Até Sweeney Todd, a sensibilidade distorcida e o humor macabro de Tim Burton destoavam de tal maneira na linha de montagem hollywoodiana que sua própria sobrevivência no impiedoso universo dos estúdios tinha lá seu quê de inexplicável.
Infelizmente essa ideia veio se diluindo. Em Alice no País das Maravilhas, Burton pareceu bem satisfeito em se limitar aos clichês de um passeio por um parque temático. Em Sombras da Noite atacou o tema do vampirismo e do kitsch com piadas óbvias. Frankenweenie trouxe a chance de retomar o passo, buscando num de seus primeiros curtas, o fôlego da renovação. O convencionalismo de Grandes Olhos, contudo, surpreendeu a todos, atestando o comodismo.
O Lar das Crianças Peculiares reforça a tese de que o diretor precisa de férias urgentemente. Entenda-se: não significa que o filme seja péssimo. É apenas decepcionante, levando em conta a envergadura do diretor.
Burton faz aqui um filme bonitinho, usando uma requentada combinação de tudo o que já vimos. Nada realmente se cria, tudo se copia em O Lar das Crianças Peculiares. Em termos de estrutura e enredo, a receita resulta num híbrido de Peixe Grande com a comédia Feitiço do Tempo, acrescido de toques de Harry Potter somado a X-Men. Não por acaso, o roteiro é de Jane Goldman, autora de X-Men - Primeira Classe.
No cerne da trama encontra-se a relação de admiração de Jake, um garoto (Asa Butterfield, de A Invenção de Hugo Cabret) com seu avô Abe (Terence Stamp), contador de histórias de imaginação fértil muito parecido com o Albert Finney de Peixe Grande. O velho tem uma morte macabra, e a única coisa que deixa de herança para o neto são as encantadoras histórias de um orfanato numa vila no país de Gales, dirigido por uma espécie de feiticeira, a senhora Alma Fay Peregrine (Eva Green).
Como Jake tem dificuldades em desapegar sentimentalmente da perda do avô, a pedido de uma terapeuta, o pai (Chris O'Dowd) leva o garoto para conhecer a tal aldeia dos contos notáveis.
A viagem objetiva trazer o desligado garoto de volta à Terra, mas é claro que a fantasia mostra seu traço de realidade e Jake viverá uma adorável aventura. Uma aventura que discorre sem grandes prazeres e de forma automática. Um produto caro, vistoso, e lógico que, mesmo nos piores momentos, tem a assinatura de Burton, um diretor que sempre oferece pequenos lampejos.
Esses deslumbres aparecem na forma carinhosa como trata seus personagens. Em rápidas pinceladas, Burton pinta o modo de vida das crianças peculiares, revela seus hábitos e seus dons, e nunca deixa que se tornem superficiais.
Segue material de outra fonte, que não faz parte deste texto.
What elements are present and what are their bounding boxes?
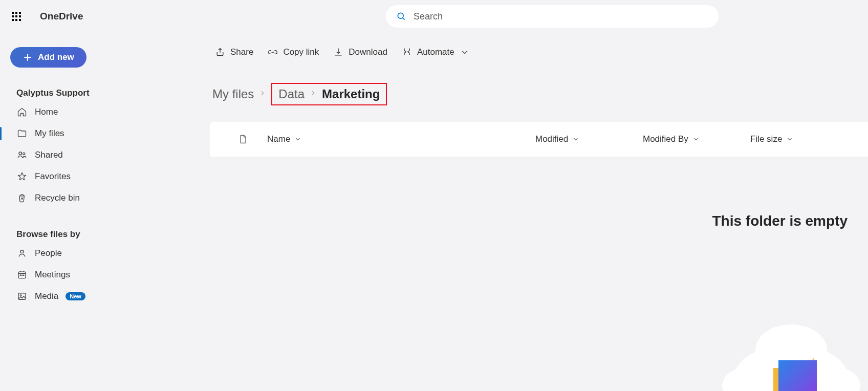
breadcrumb-root[interactable]: My files	[212, 87, 254, 101]
browse-list: People Meetings Media New	[10, 243, 154, 307]
folder-icon	[16, 128, 28, 139]
svg-point-6	[20, 250, 24, 253]
chevron-down-icon	[460, 47, 470, 57]
column-label: Modified By	[643, 134, 688, 144]
nav-label: My files	[35, 128, 64, 139]
column-type[interactable]	[225, 134, 261, 145]
column-name[interactable]: Name	[261, 134, 535, 144]
nav-label: Shared	[35, 150, 63, 160]
tool-label: Download	[349, 47, 387, 57]
app-title: OneDrive	[40, 11, 83, 22]
search-icon	[396, 11, 406, 21]
people-icon	[16, 149, 28, 161]
nav-label: Home	[35, 107, 58, 117]
chevron-down-icon	[692, 136, 700, 143]
column-label: Modified	[535, 134, 568, 144]
column-label: Name	[267, 134, 290, 144]
search-container	[386, 5, 719, 28]
app-header: OneDrive	[0, 0, 868, 33]
column-file-size[interactable]: File size	[750, 134, 853, 144]
chevron-right-icon	[259, 90, 266, 99]
browse-item-meetings[interactable]: Meetings	[10, 264, 154, 286]
browse-heading: Browse files by	[16, 229, 154, 240]
automate-button[interactable]: Automate	[402, 47, 470, 57]
breadcrumb-folder[interactable]: Data	[278, 87, 305, 101]
svg-line-1	[403, 18, 405, 20]
app-launcher-button[interactable]	[6, 6, 27, 27]
chevron-right-icon	[310, 90, 317, 99]
automate-icon	[402, 47, 412, 57]
copy-link-button[interactable]: Copy link	[268, 47, 319, 57]
nav-item-home[interactable]: Home	[10, 101, 154, 123]
nav-item-my-files[interactable]: My files	[10, 123, 154, 144]
add-new-button[interactable]: Add new	[10, 47, 86, 68]
nav-label: People	[35, 248, 62, 258]
calendar-icon	[16, 269, 28, 280]
main-content: Share Copy link Download Automate My fil…	[154, 33, 868, 391]
toolbar: Share Copy link Download Automate	[154, 47, 868, 57]
download-icon	[333, 47, 343, 57]
tool-label: Copy link	[283, 47, 319, 57]
nav-list: Home My files Shared Favorites	[10, 101, 154, 209]
file-table: Name Modified Modified By File size	[210, 122, 868, 157]
nav-label: Media	[35, 291, 58, 301]
new-badge: New	[66, 292, 85, 300]
sidebar: Add new Qalyptus Support Home My files	[0, 33, 154, 391]
share-icon	[215, 47, 225, 57]
nav-label: Recycle bin	[35, 193, 80, 203]
search-box[interactable]	[386, 5, 719, 28]
chevron-down-icon	[786, 136, 793, 143]
empty-folder-message: This folder is empty	[154, 157, 868, 229]
browse-item-media[interactable]: Media New	[10, 286, 154, 307]
column-label: File size	[750, 134, 782, 144]
svg-rect-14	[18, 293, 26, 300]
link-icon	[268, 47, 278, 57]
breadcrumb-current: Marketing	[322, 87, 380, 101]
svg-point-11	[20, 275, 20, 275]
svg-point-13	[24, 275, 24, 275]
image-icon	[16, 291, 28, 302]
nav-label: Meetings	[35, 270, 70, 280]
waffle-icon	[12, 12, 21, 21]
column-modified-by[interactable]: Modified By	[643, 134, 750, 144]
share-button[interactable]: Share	[215, 47, 253, 57]
svg-point-15	[20, 295, 21, 296]
tool-label: Automate	[417, 47, 454, 57]
breadcrumb: My files Data Marketing	[154, 83, 868, 105]
add-new-label: Add new	[38, 52, 74, 62]
account-heading: Qalyptus Support	[16, 88, 154, 98]
chevron-down-icon	[294, 136, 301, 143]
cloud-illustration	[714, 309, 868, 391]
nav-label: Favorites	[35, 171, 71, 182]
search-input[interactable]	[414, 11, 708, 22]
chevron-down-icon	[572, 136, 579, 143]
svg-point-4	[19, 152, 21, 155]
table-header-row: Name Modified Modified By File size	[210, 122, 868, 157]
home-icon	[16, 106, 28, 118]
download-button[interactable]: Download	[333, 47, 387, 57]
nav-item-shared[interactable]: Shared	[10, 144, 154, 166]
nav-item-recycle-bin[interactable]: Recycle bin	[10, 187, 154, 209]
breadcrumb-highlight: Data Marketing	[271, 83, 387, 105]
file-icon	[238, 134, 248, 145]
person-icon	[16, 248, 28, 259]
nav-item-favorites[interactable]: Favorites	[10, 166, 154, 187]
svg-point-0	[398, 13, 403, 18]
svg-rect-20	[778, 360, 817, 391]
svg-point-5	[23, 153, 25, 155]
trash-icon	[16, 192, 28, 204]
column-modified[interactable]: Modified	[535, 134, 643, 144]
tool-label: Share	[230, 47, 253, 57]
plus-icon	[23, 52, 33, 62]
browse-item-people[interactable]: People	[10, 243, 154, 264]
star-icon	[16, 171, 28, 182]
svg-point-12	[21, 275, 22, 275]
A participação do elenco infantil e também dos atores, Asa Butterfiled e Eva Green, são marcantes. Mas quem verdadeiramente se sobressai são Ella Purnell, como Emma, uma adorável adolescente que usa botas de chumbo para não levitar até o infinito, e Finlay MacMillan, como o rebelde Enoch, o garoto que guarda numa caixa, os corações que permitem dar vida a qualquer ser inanimado, inclusive estátuas e bonecos. A sequência em que Enoch ressuscita um grupo de caveiras para lutar contra monstros num parque de diversões é o ponto alto do filme. Pena que dure menos de cinco minutos.
Esqueça o Burton inquieto. Aqui ele se contenta em não sair da fôrma. Senta na cadeira do diretor e a balança, como um ancião, entregue a serenidade do lar, doce lar.